▸ WHAT YOU WILL DO:
The records are to be repeated exactly, and any images in them are to be dropped.

▸ DATA TO PROCESS:
* * * * * * *
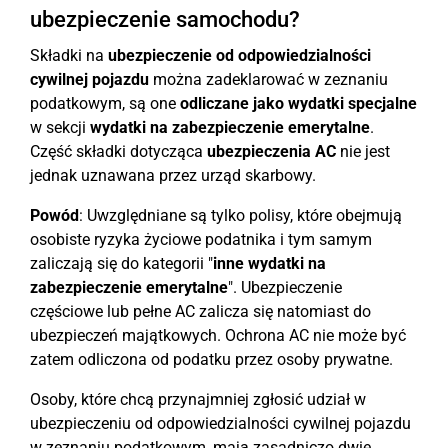
ubezpieczenie samochodu?
Składki na
ubezpieczenie od odpowiedzialności
cywilnej pojazdu
można zadeklarować w zeznaniu
podatkowym, są one
odliczane jako wydatki specjalne
w sekcji
wydatki na zabezpieczenie emerytalne
.
Część składki dotycząca
ubezpieczenia AC
nie jest
jednak uznawana przez urząd skarbowy.
Powód
: Uwzględniane są tylko polisy, które obejmują
osobiste ryzyka życiowe podatnika i tym samym
zaliczają się do kategorii "
inne wydatki na
zabezpieczenie emerytalne
". Ubezpieczenie
częściowe lub pełne AC zalicza się natomiast do
ubezpieczeń majątkowych. Ochrona AC nie może być
zatem odliczona od podatku przez osoby prywatne.
Osoby, które chcą przynajmniej zgłosić udział w
ubezpieczeniu od odpowiedzialności cywilnej pojazdu
w zeznaniu podatkowym, mają zasadniczo dwie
* * * * * * *
▸ ANSWER SPACE:
ubezpieczenie samochodu?
Składki na
ubezpieczenie od odpowiedzialności
cywilnej pojazdu
można zadeklarować w zeznaniu
podatkowym, są one
odliczane jako wydatki specjalne
w sekcji
wydatki na zabezpieczenie emerytalne
.
Część składki dotycząca
ubezpieczenia AC
nie jest
jednak uznawana przez urząd skarbowy.
Powód
: Uwzględniane są tylko polisy, które obejmują
osobiste ryzyka życiowe podatnika i tym samym
zaliczają się do kategorii "
inne wydatki na
zabezpieczenie emerytalne
". Ubezpieczenie
częściowe lub pełne AC zalicza się natomiast do
ubezpieczeń majątkowych. Ochrona AC nie może być
zatem odliczona od podatku przez osoby prywatne.
Osoby, które chcą przynajmniej zgłosić udział w
ubezpieczeniu od odpowiedzialności cywilnej pojazdu
w zeznaniu podatkowym, mają zasadniczo dwie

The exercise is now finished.